Edda Fahrenhorst: Definitiv davor
FP: Ich habe gehört, dass Du auch viele Kilometer während des Festivals gelaufen bist?
EF: Ja, ich habe gerade eben auch auf meinen Schrittzähler geschaut und festgestellt, dass ich in Zingst in einer Woche 92,8 km gelaufen bin.
FP: Hat das Festival bisher Deine Erwartungen erfüllt?
EF: Ja, sogar übererfüllt. Überrascht und sehr, sehr erfreut bin ich über das Publikum. Alle Vernissagen waren ebenso wie die Führungen richtig gut besucht und das Publikum hat aufmerksam zugehört, hat Fragen gestellt und ist mitgegangen – obwohl meine Führungen oft bis zu zwei Stunden gedauert haben. Selbst das Wetter war uns in diesem Jahr wirklich wohl gesonnen.

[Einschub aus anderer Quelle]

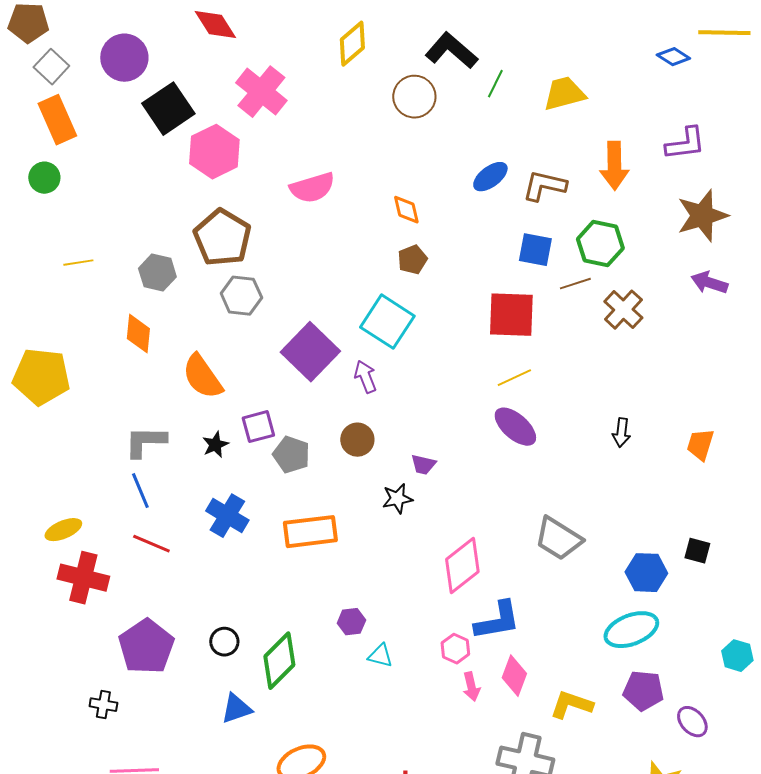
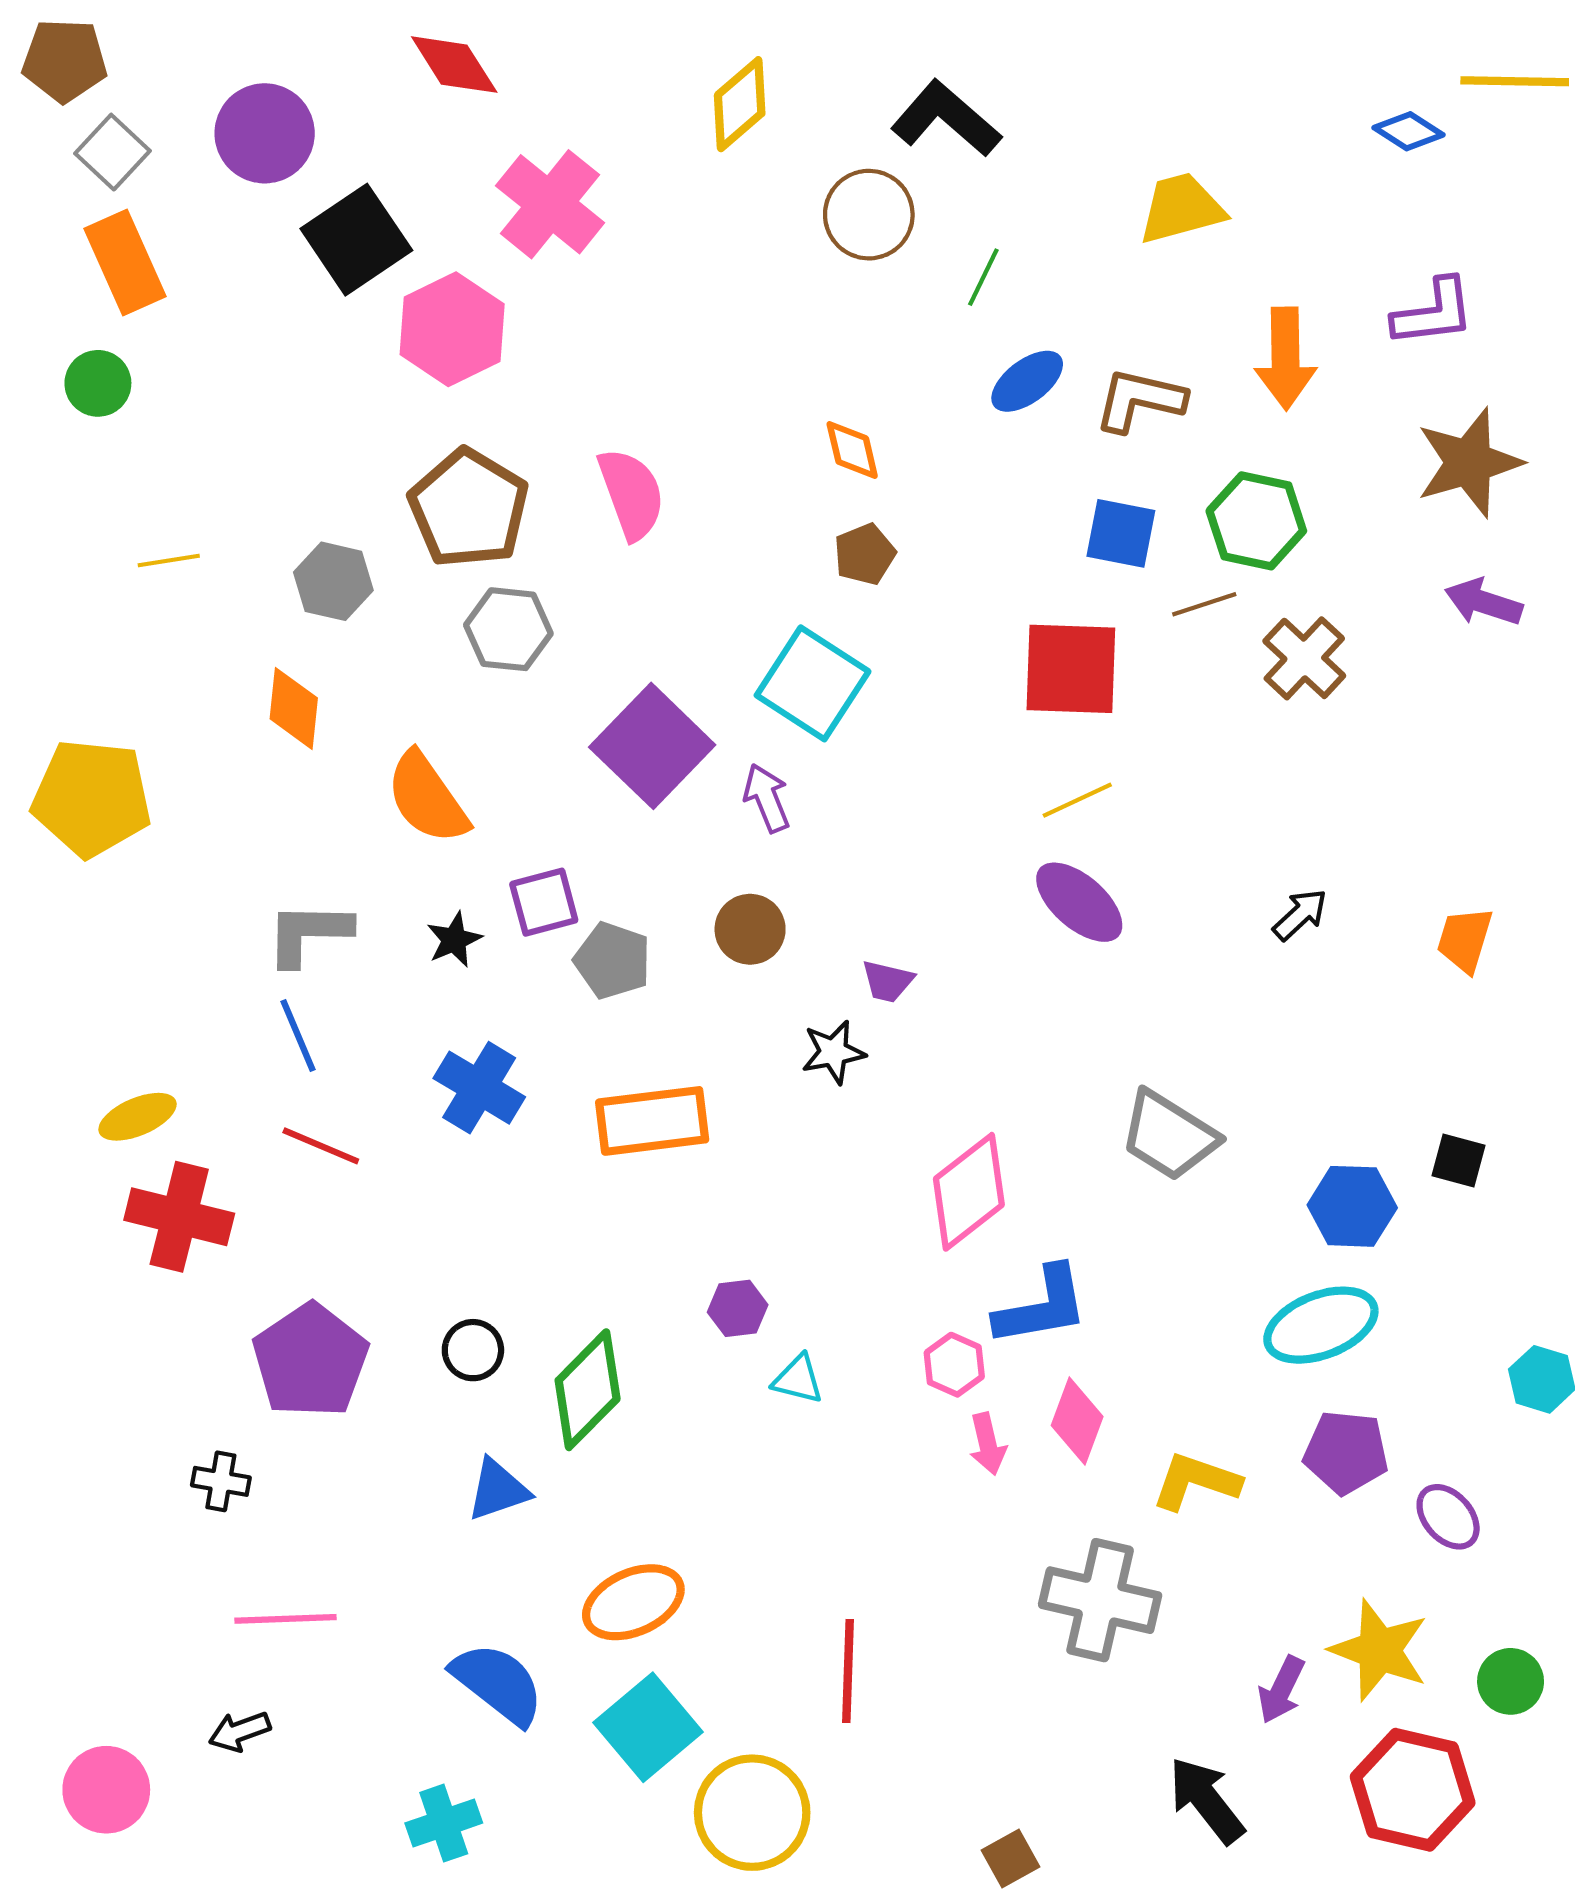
green line: (495, 84) -> (983, 277), moved
pink semicircle: (312, 188) -> (631, 494), moved, turned -93
black arrow: (621, 433) -> (1300, 915), turned -140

FP: Wie kam es zu dem Thema „Flora“?
EF: Das war eine längere Geschichte. Wir haben die letzten drei Jahre angefangen mit den monothematischen Themen und haben da auch schon entwickelt, wie sich das über die Jahre fortsetzen soll. Für dieses Jahr hatten wir eigentlich schon vor Langem ein anderes Thema geplant. Letztes Jahr im September, Oktober stand uns allen aber ein dunkler Winter bevor und da haben wir am großen runden Zingster Tisch gesagt ‚okay, lasst uns vielleicht einfach ein bisschen was leichteres nehmen, damit das nicht zusätzlich noch Salz in die Wunden der Zeit streut und so haben wir uns für das Thema „Flora“ entschieden.
FP: Siehst Du es denn nicht als schwierig an, immer thematisch weiter zu machen? Fällt einem dazu immer genug ein?
EF: Ich weiß, es ist nicht so einfach so ein Thema rund zu bekommen, damit es nicht langweilig wird. Aber die Herausforderung nehme ich gerne an – zumal es noch so viele Möglichkeiten gibt!
FP: Klaus Tiedge, ehemals langjähriger Kurator des Festivals, hat im Umfeld von Naturfotografie immer etwas ironisch von Blümchen- und Piepmatz-Fotografie gesprochen, war das eine Gefahr bei dem Thema „Flora“?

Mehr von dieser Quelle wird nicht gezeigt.